The 31 Functions of a Folk Tale

Last week, I featured the 36 dramatic situations. Now, let's dig in a little deeper and look at how such stories may be structured. Everyone already knows about the Hero's Journey, based on Joseph Campbell's Hero with a Thousand Faces so here's something which actually preceded it: Vladimir Propp's 31 functions of a folk tale.

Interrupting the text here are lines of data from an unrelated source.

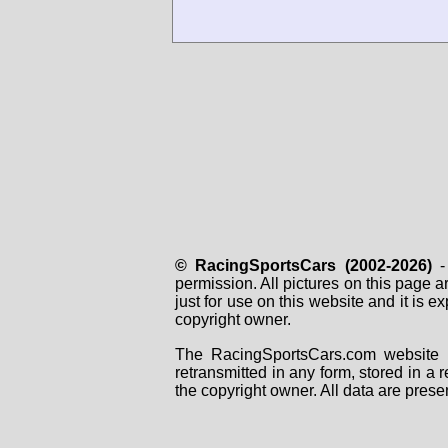
MS670B-02
MS670B-03
MS670B-05
MS670B-06
MS670C-04
Djet5-Benelux#
Djet5-Herrgott#
Djet-5S-JeanPier#
Jet6-Ernst#
Jet6-Fiorentino#
Jet6-Harting#
Jet6-Rikand#
Jet6-Zoontjes#
Matra-Hanna#
© RacingSportsCars (2002-2026)
- 
permission. All pictures on this page 
just for use on this website and it is
copyright owner.
The RacingSportsCars.com website i
retransmitted in any form, stored in a
the copyright owner. All data are prese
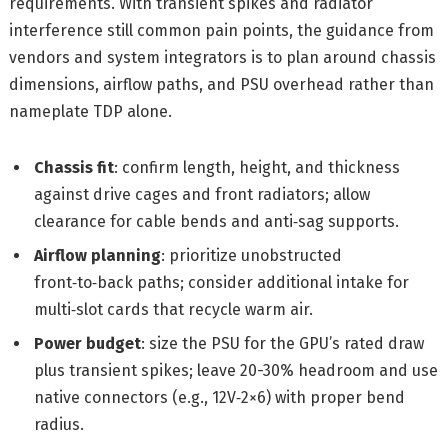
requirements. With transient spikes and radiator
interference still common pain points, the guidance from
vendors and system integrators is to plan around chassis
dimensions, airflow paths, and PSU overhead rather than
nameplate TDP alone.
Chassis fit
: confirm length, height, and thickness
against drive cages and front radiators; allow
clearance for cable bends and anti‑sag supports.
Airflow planning
: prioritize unobstructed
front‑to‑back paths; consider additional intake for
multi‑slot cards that recycle warm air.
Power budget
: size the PSU for the GPU’s rated draw
plus transient spikes; leave 20-30% headroom and use
native connectors (e.g., 12V‑2×6) with proper bend
radius.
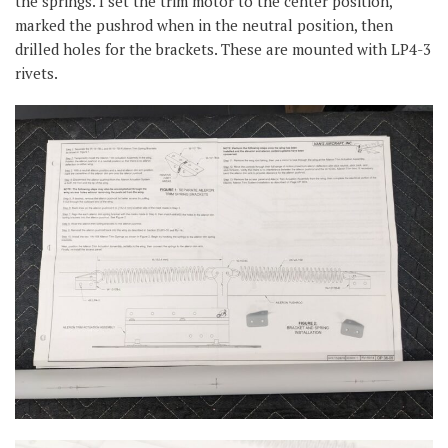
the springs. I set the trim motor to the center position,
marked the pushrod when in the neutral position, then
drilled holes for the brackets. These are mounted with LP4-3
rivets.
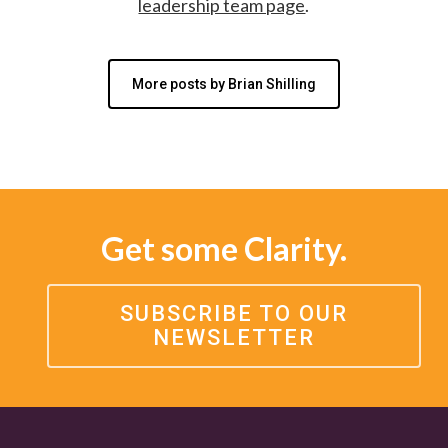
leadership team page
.
More posts by Brian Shilling
Get some Clarity.
SUBSCRIBE TO OUR
NEWSLETTER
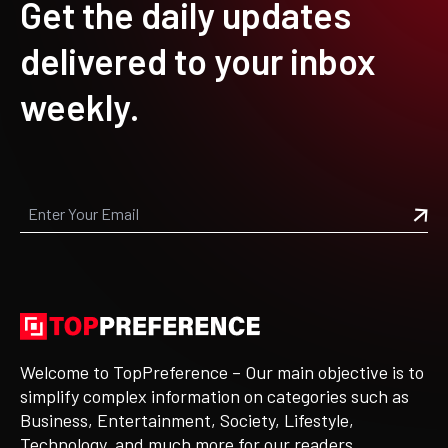
Get the daily updates
delivered to your inbox
weekly.
Welcome to TopPreference – Our main objective is to
simplify complex information on categories such as
Business, Entertainment, Society, Lifestyle,
Technology, and much more for our readers.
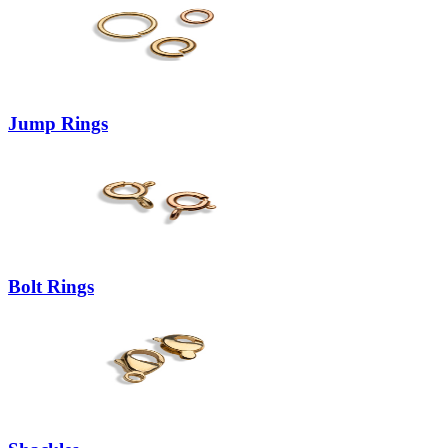
Jump Rings
Bolt Rings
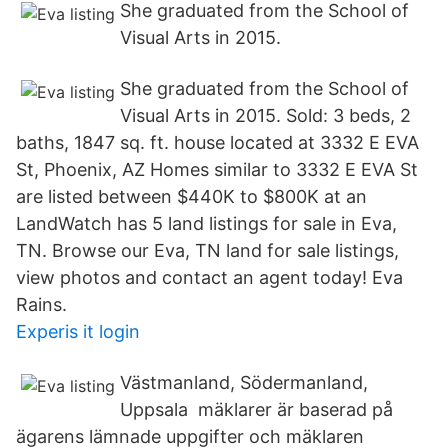
She graduated from the School of
Visual Arts in 2015.
She graduated from the School of
Visual Arts in 2015. Sold: 3 beds, 2
baths, 1847 sq. ft. house located at 3332 E EVA
St, Phoenix, AZ Homes similar to 3332 E EVA St
are listed between $440K to $800K at an
LandWatch has 5 land listings for sale in Eva,
TN. Browse our Eva, TN land for sale listings,
view photos and contact an agent today! Eva
Rains.
Experis it login
Västmanland, Södermanland,
Uppsala mäklarer är baserad på
ägarens lämnade uppgifter och mäklaren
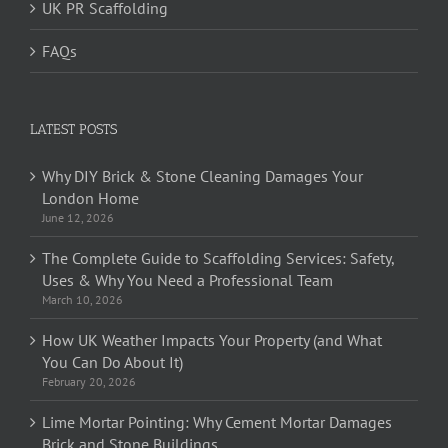
UK PR Scaffolding
FAQs
LATEST POSTS
Why DIY Brick & Stone Cleaning Damages Your
London Home
June 12, 2026
The Complete Guide to Scaffolding Services: Safety,
Uses & Why You Need a Professional Team
March 10, 2026
How UK Weather Impacts Your Property (and What
You Can Do About It)
February 20, 2026
Lime Mortar Pointing: Why Cement Mortar Damages
Brick and Stone Buildings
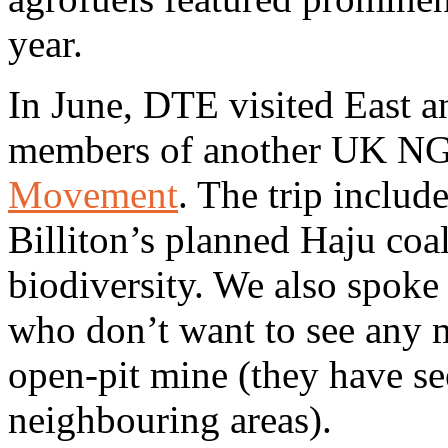
year.
In June, DTE visited East 
members of another UK N
Movement
. The trip includ
Billiton’s planned Haju coal
biodiversity. We also spok
who don’t want to see any m
open-pit mine (they have se
neighbouring areas).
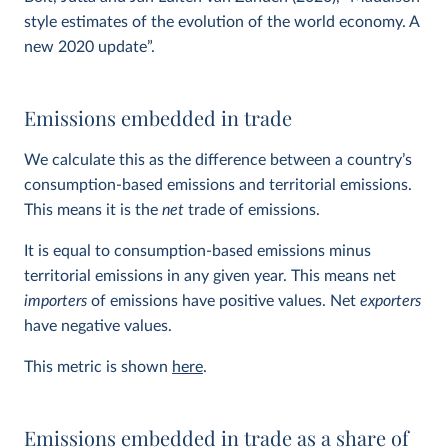
style estimates of the evolution of the world economy. A
new 2020 update”.
Emissions embedded in trade
We calculate this as the difference between a country’s
consumption-based emissions and territorial emissions.
This means it is the
net
trade of emissions.
It is equal to consumption-based emissions minus
territorial emissions in any given year. This means net
importers
of emissions have positive values. Net
exporters
have negative values.
This metric is shown
here
.
Emissions embedded in trade as a share of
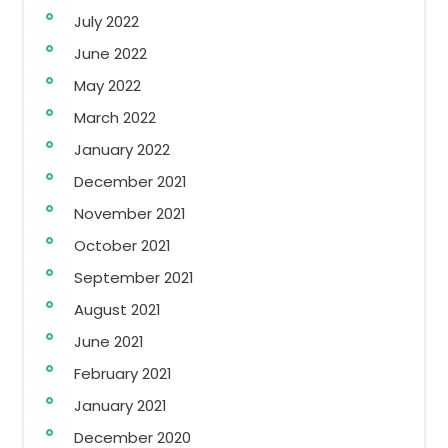
July 2022
June 2022
May 2022
March 2022
January 2022
December 2021
November 2021
October 2021
September 2021
August 2021
June 2021
February 2021
January 2021
December 2020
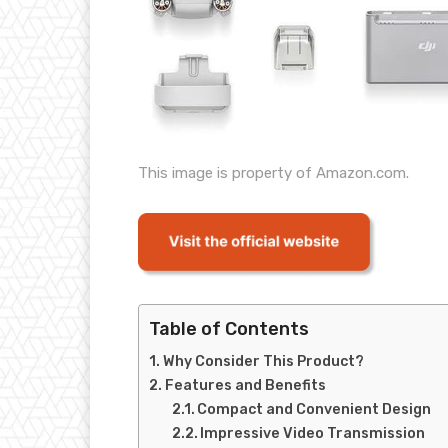
This image is property of Amazon.com.
Table of Contents
Why Consider This Product?
Features and Benefits
Compact and Convenient Design
Impressive Video Transmission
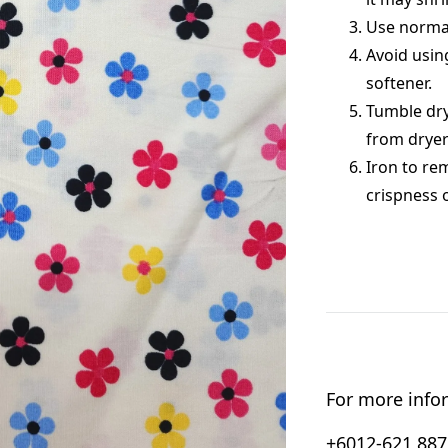
Use normal
Avoid usin
softener.
Tumble dry
from dryer
Iron to re
crispness 
For more infor
+6012-621 8876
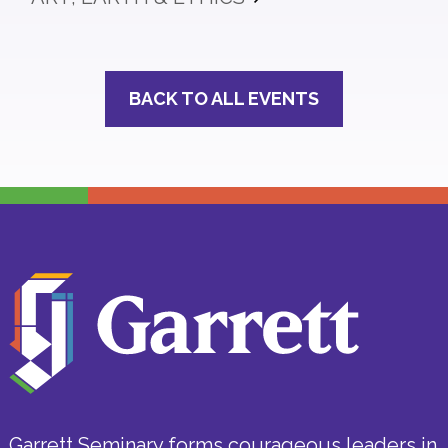
BACK TO ALL EVENTS
Garrett Seminary forms courageous leaders in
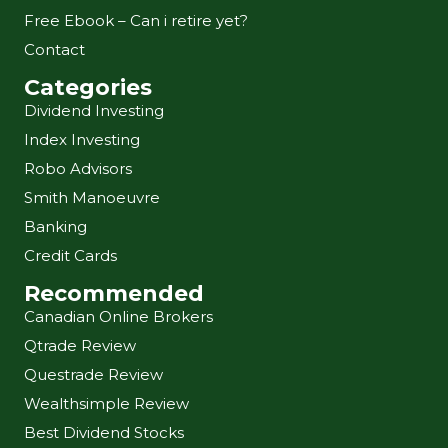
Free Ebook – Can i retire yet?
Contact
Categories
Dividend Investing
Index Investing
Robo Advisors
Smith Manoeuvre
Banking
Credit Cards
Recommended
Canadian Online Brokers
Qtrade Review
Questrade Review
Wealthsimple Review
Best Dividend Stocks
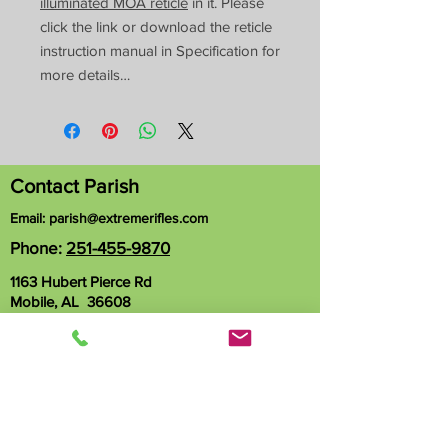
illuminated MOA reticle
in it. Please
click the link or download the reticle
instruction manual in Specification for
more details…
Contact Parish
Email:
parish@extremerifles.com
Phone:
251-455-9870
1163 Hubert Pierce Rd
Mobile, AL 36608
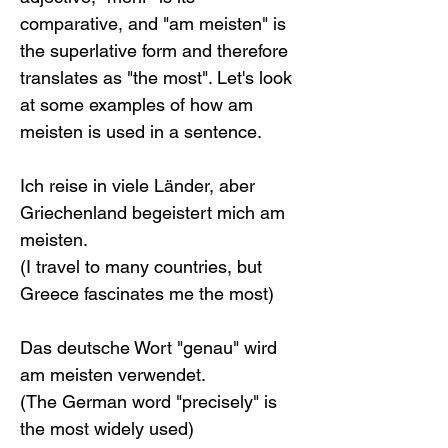
comparative, and "am meisten" is 
the superlative form and therefore 
translates as "the most". Let's look 
at some examples of how am 
meisten is used in a sentence.
Ich reise in viele Länder, aber 
Griechenland begeistert mich am 
meisten.
(I travel to many countries, but 
Greece fascinates me the most)
Das deutsche Wort "genau" wird 
am meisten verwendet.
(The German word "precisely" is 
the most widely used)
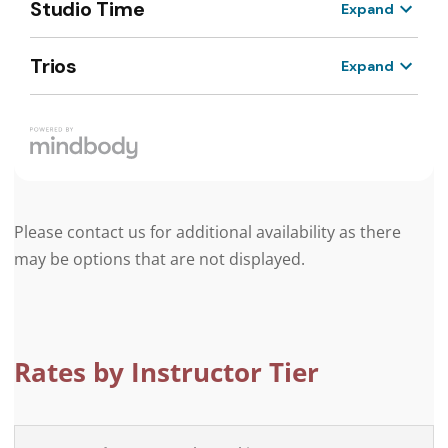
Please contact us for additional availability as there
may be options that are not displayed.
Rates by Instructor Tier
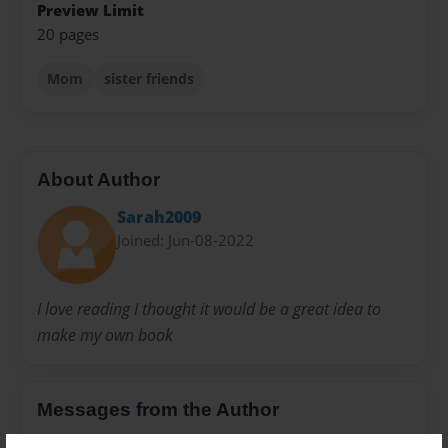
Preview Limit
20 pages
Mom
sister friends
About Author
Sarah2009
Joined: Jun-08-2022
I love reading I thought it would be a great idea to
make my own book
Messages from the Author
No author messages are available for this book.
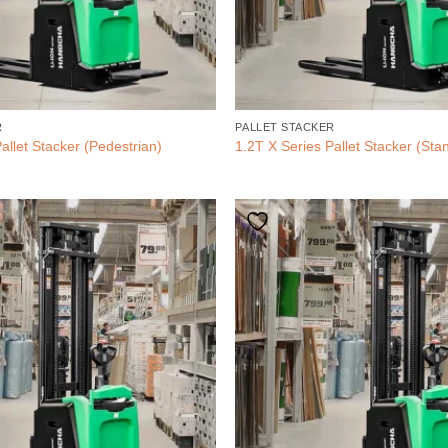
R
PALLET STACKER
allet Stacker (Pedestrian)
1.2T X Series Pallet Stacker (Sta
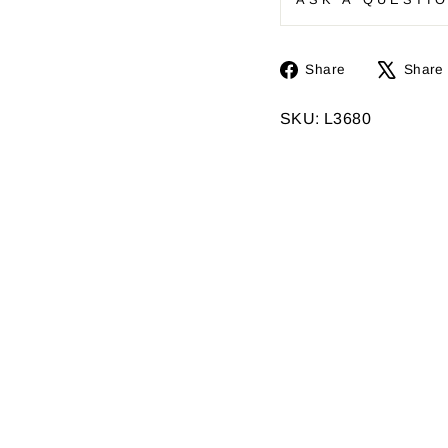
Share
Share
Share
on
Facebook
SKU: L3680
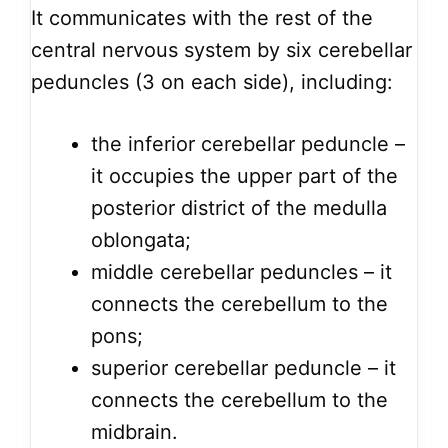
It communicates with the rest of the
central nervous system by six cerebellar
peduncles (3 on each side), including:
the inferior cerebellar peduncle –
it occupies the upper part of the
posterior district of the medulla
oblongata;
middle cerebellar peduncles – it
connects the cerebellum to the
pons;
superior cerebellar peduncle – it
connects the cerebellum to the
midbrain.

Propp studied Russian folk tales and broke them down into their smallest narrative units, known as narratemes. Using this technique, he concluded that there were 31 generic themes that occured in sequence (though they don't always have to appear and there may be variations).

These are:

  1. A member of a family leaves home (the hero is introduced);
  2. An interdiction is addressed to the hero ('don't go there', 'go to this place');
  3. The interdiction is violated (villain enters the tale);
  4. The villain makes an attempt at reconnaissance (either villain tries to find the children/jewels etc; or intended victim questions the villain);
  5. The villain gains information about the victim;
  6. The villain attempts to deceive the victim to take possession of victim or victim's belongings (trickery; villain disguised, tries to win confidence of victim);
  7. Victim taken in by deception, unwittingly helping the enemy;
  8. Villain causes harm/injury to family member (by abduction, theft of magical agent, spoiling crops, plunders in other forms, causes a disappearance, expels someone, casts spell on someone, substitutes child etc, comits murder, imprisons/detains someone, threatens forced marriage, provides nightly torments); Alternatively, a member of family lacks something or desires something (magical potion etc);
  9. Misfortune or lack is made known, (hero is dispatched, hears call for help etc/ alternative is that victimised hero is sent away, freed from imprisonment);
  10. Seeker agrees to, or decides upon counter-action;
  11. Hero leaves home;
  12. Hero is tested, interrogated, attacked etc, preparing the way for his/her receiving magical agent or helper (donor);
  13. Hero reacts to actions of future donor (withstands/fails the test, frees captive, reconciles disputants, performs service, uses adversary's powers against him);
  14. Hero acquires use of a magical agent (directly transferred, located, purchased, prepared, spontaneously appears, eaten/drunk, help offered by other characters);
  15. Hero is transferred, delivered or led to whereabouts of an object of the search;
  16. Hero and villain join in direct combat;
  17. Hero is branded (wounded/marked, receives ring or scarf);
  18. Villain is defeated (killed in combat, defeated in contest, killed while asleep, banished);
  19. Initial misfortune or lack is resolved (object of search distributed, spell broken, slain person revivied, captive freed);
  20. Hero returns;
  21. Hero is pursued (pursuer tries to kill, eat, undermine the hero);
  22. Hero is rescued from pursuit (obstacles delay pursuer, hero hides or is hidden, hero transforms unrecognisably, hero saved from attempt on his/her life);
  23. Hero unrecognised, arrives home or in another country;
  24. False hero presents unfounded claims;
  25. Difficult task proposed to the hero (trial by ordeal, riddles, test of strength/endurance, other tasks);
  26. Task is resolved;
  27. Hero is recognised (by mark, brand, or thing given to him/her);
  28. False hero or villain is exposed;
  29. Hero is given a new appearance (is made whole, handsome, new garments etc);
  30. Villain is punished;
  31. Hero marries and ascends the throne (is rewarded/promoted).

2 comments:

  1. But where is "hero delivers a rousing monologue before eliminating villain (indirectly or by accident to preserve hero's morality)"? ehehehe

    It's Propp's way of saying that Russian writers are predictable.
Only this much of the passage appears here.